Муза бережно собирает на поднос хрупкую посуду и выносит ее из комнаты. Слышится телефонный звонок, отдаленный голос Музы, взявшей трубку, затем она появляется в дверях.

– Папа, Цветков.

Боборыкин выходит.

– На прошлой неделе тебя опять видели в ресторане с женщи­ной, – горестно говорит Муза, продолжая прибирать.

– Да? В каком? – невозмутимо интересуется Альберт.

– В «Славянском базаре».

– Тебя дезинформировали, дорогая. В «Славянском базаре» я был не с женщиной – с девицей. С этакой дурочкой в стадии молочно-восковой спелости. К сожалению, выяснилось, что ни на что путное она не годится. На беспутное – тем более.

Муза в ярости.

– Проверил?

– Не привязывайся с глупостями. В рестораны я хожу потому, что дома нечего жрать. Мы едим на бесценном фарфоре и хруста­ле позолоченными вилками и ложками. Но что мы едим? Консер­вы, бутерброды, бесконечные яички всмятку, хорошо, если мага­зинные котлеты. Я всегда голодный. Я пережил ленинградскую блокаду! Как мы мерзли… Как мы боялись… Как голодали… Тебе не понять, ты была в тылу. А я хронически голодный.

– Но папа тоже перенес ленинградскую блокаду и очень уме­рен в еде.

– Ему легко быть умеренным. А мне нужно! Я на все жадный: жратва, деньги, женщины, удовольствия. Папа… У него уже пере­ходный возраст. С этого света на тот.

– Не смей так говорить!

Разгневанная Муза выскакивает из комнаты. Входит Боборы­кин.

– Снова ее дразнишь?

– Когда баба влюблена в мужа и ревнует двадцать лет подряд – это уже ля-ля, сплошной юмор, Анатолий Кузьмич.

– Юмор, что влюблена втебя, Альберт.

Их прерывает звонок в дверь. Альберт выходит и через корот­кое время возвращается с пожилым добродушным человеком – Вешняковым, неся за ним упакованную картину.

– Кого вижу! – восклицает Боборыкин.

Друзья обнимаются.

– Муза, иди сюда! – зовет Боборыкин.

Появляется Муза.

– Ой, Алексей Николаевич!

Тот ласково целует ее.

– Есть хотите? – спрашивает Муза.

– Ни-ни! Сыт… в общем и целом.

– Тогда чайку, как раз вскипел, – Муза испытывает облегче­ние.

А Боборыкин косится на картину:

– Что-то привез. Что привез-то?

– Посмотрите – скажете. За приговором приехал.

– Посмотрю, отчего не посмотреть.

– Или я счастливый человек, или…

Альберт тем временем открывает коробку и вдумчиво дегусти­рует конфеты.

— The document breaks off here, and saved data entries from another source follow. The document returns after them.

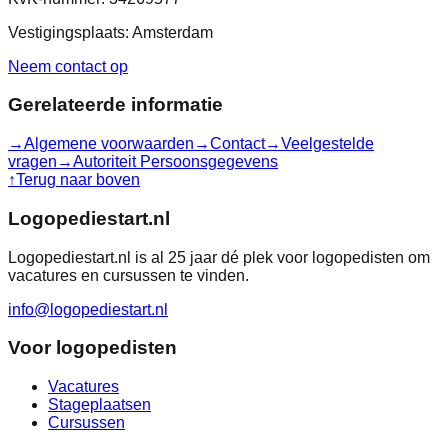
Vestigingsplaats: Amsterdam
Neem contact op
Gerelateerde informatie
→
Algemene voorwaarden
→
Contact
→
Veelgestelde
vragen
→
Autoriteit Persoonsgegevens
↑
Terug naar boven
Logopediestart.nl
Logopediestart.nl is al 25 jaar dé plek voor logopedisten om
vacatures en cursussen te vinden.
info@logopediestart.nl
Voor logopedisten
Vacatures
Stageplaatsen
Cursussen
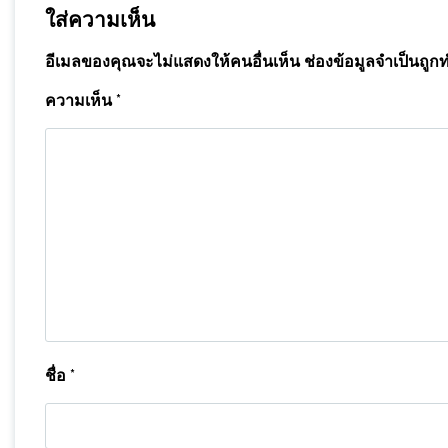
ใส่ความเห็น
อีเมลของคุณจะไม่แสดงให้คนอื่นเห็น
ช่องข้อมูลจำเป็นถูก
ความเห็น
*
ชื่อ
*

– Эх, терпения нет! Мусенька, давай ножницы! – машет рукой Вешняков.

Он разрезает веревки, снимает упаковку и открывает женский портрет. Долгая пауза. Все пристально вглядываются в картину.

– Где добыл? – коротко и деловито говорит Боборыкин.

– Выловил… из моря житейского. Вам первым показываю.

– Тебе, понятно, снится, что это Рокотов.

Вешняков тяжело вздыхает: угадал Боборыкин.

– А почему бы не Рокотов? – вмешивается Альберт. Он отступает на шаг и декламирует:

«Ты помнишь, как из тьмы былого,

Едва закутана в атлас,

С портрета Рокотова снова

Смотрела женщина на нас.

Ее глаза – как два тумана,

Полуулыбка, полуплач.

Ее глаза – как два обмана,

Покрытых мглою неудач».

Тара-та-та, тара-та-та-та… –

Заменяет он пропущенную строфу и кончает тихо, с неожидан­ной серьезностью:

«Когда потемки наступают

И приближается гроза,

Со дна души моей мерцают

Ее прекрасные глаза».

– «Со дна души моей мерцают…» – шепчет Вешняков.

– Заболоцкий, – поясняет Альберт. – По-моему, мерцают. В общем и целом.

– Глаза, правда, есть… И характер есть. Но легкости не хватает, – с сожалением добавляет Муза. – Слишком добросовестно сделано.

– Но глаза-то говорят! Больше таких никто не умел! Мусень­ка… категорически?

– Я считаю, восемнадцатый век. Бесспорный. Но под Рокото­ва.

– Эх, беда, беда… До чего ж я надеялся!

– Да ведь очень хороший портрет, Алексей Николаевич. На вашем бы месте радоваться.

– Нет, Мусенька, либо «со дна души», либо он мне не нужен. Тогда буду продавать…

– Продать я бы его за Рокотова продал, купить – не купил, – резюмирует Боборыкин.

– Ну и кончен разговор! – решает Вешняков. – Давайте чай пить.

Муза выходит. Альберт за ней. Расстроенный гость осматрива­ет стены.

– Знаю… Знаю… А эта новая? – надевает он очки, читает подпись. – В натюрмортах я не очень, но имя громкое.

– За то и держу. Народу много ходит, лишний «ах» не вреден.

– Слушай, Анатолий Кузьмич, пусть он у тебя повисит? – Вешняков огладывается на свой портрет.

– Места нет, Алеша, – уклоняется Боборыкин.